───── Records to process ─────
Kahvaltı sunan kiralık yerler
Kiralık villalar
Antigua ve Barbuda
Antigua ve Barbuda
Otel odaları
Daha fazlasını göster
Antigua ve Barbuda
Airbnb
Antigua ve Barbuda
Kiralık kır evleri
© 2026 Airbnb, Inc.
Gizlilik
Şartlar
─────
───── Records to process ─────
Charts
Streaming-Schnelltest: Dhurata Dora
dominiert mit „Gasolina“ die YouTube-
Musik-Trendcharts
─────
• Aim of the task:
Take the entries above and return only the lines from the one with "Streaming-Schnelltest: Dhurata Dora" to the one with "Musik-Trendcharts", both included, unchanged.

• Exercise answer:
Streaming-Schnelltest: Dhurata Dora
dominiert mit „Gasolina“ die YouTube-
Musik-Trendcharts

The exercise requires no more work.